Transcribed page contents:
• • •
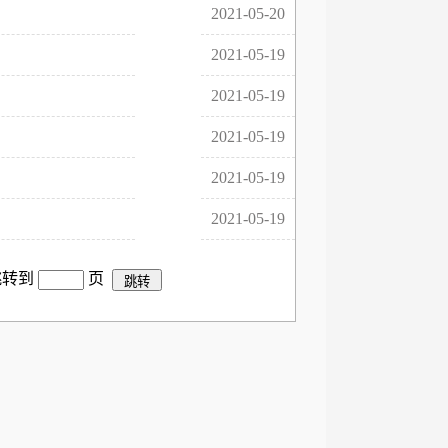
2021-05-20
2021-05-19
2021-05-19
2021-05-19
2021-05-19
2021-05-19
跳转到
页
• • •
TASK DETAILS.
Drop the images and copy all the data exactly.

WRITTEN ANSWER.
2021-05-20
2021-05-19
2021-05-19
2021-05-19
2021-05-19
2021-05-19
跳转到
页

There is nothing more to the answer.